Ridicule ou non, ce naïf John Aubrey n’en a donc pas moins rendu aux lettres des services réels, et il les a servies vraiment de plus d’une façon, car il a été un des membres fondateurs de la Société royale de Londres, et son nom reste attaché à l’origine de ce corps célèbre comme celui d’un Conrart ou d’un Chapelain à l’origine de notre Académie française.
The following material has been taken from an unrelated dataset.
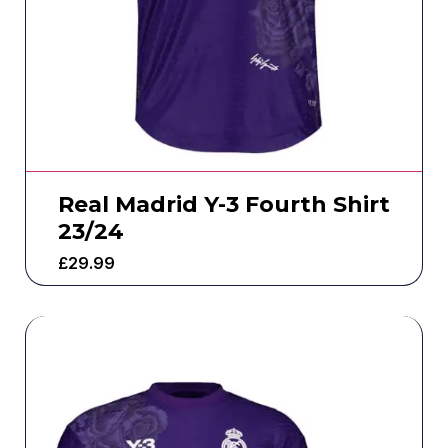
Real Madrid Y-3 Fourth Shirt
23/24
£
29.99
C’est un an seulement avant sa mort, arrivée en 1697, qu’Aubrey paraît avoir renoncé à sa description du Wiltshire, mais cette résolution semble l’avoir quelque peu embarrassé. Il se trouvait parent par alliance à un degré plus ou moins éloigné du lord Abingdon de cette époque, et il en avait reçu l’hospitalité à son château de Lavington. Aubrey avait d’abord décidé de lui dédier sa description en manière de remercîmens, mais l’abandon qu’il faisait de son œuvre le laissait maintenant sans moyen de prouver sa reconnaissance, et il tenait à la prouver. Alors il vint à penser que, dans sa longue vie de paperassier curieux, il avait assemblé sur le monde invisible et sur les communications de ses habitans avec notre monde visible, — songes, apparitions, présages, — quantité d’extraits de lecture, de notes, de notules, de souvenirs personnels, de souvenirs de conversations, de lettres à lui écrites par nombre de ses frères en superstition. Il réunit tout cela avec un semblant d’ardre sous le nom de Miscellanées, et l’offrit à sa seigneurie par une petite préface dont les termes résignés et respectueux sont vraiment faits pour toucher. Littérairement, ce petit livre est détestable. Il n’y a là ni méthode, ni style, ni mérite de pensée. La part de l’auteur y est d’ailleurs des plus maigres et s’y réduit, çà et là, à quelques lignes de commentaire aussi mince que puéril, par lesquelles il relie, tant bien que mal, pensées et anecdotes.il n’en est pas moins fort curieux tant au point de vue psychologique qu’au point de vue historique. C’est un document d’une valeur réelle en ce qu’il nous présente rapprochées et liées en gerbe les superstitions très nombreuses et très variées qui sévirent sur l’Angleterre de son temps, et qui sont éparses isolément chez ses contemporains. Le Manuel, le Catéchisme du parfait superstitieux anglais au XVIIe siècle, tel est le titre que ce livre devrait porter, et ce titre serait amplement justifié.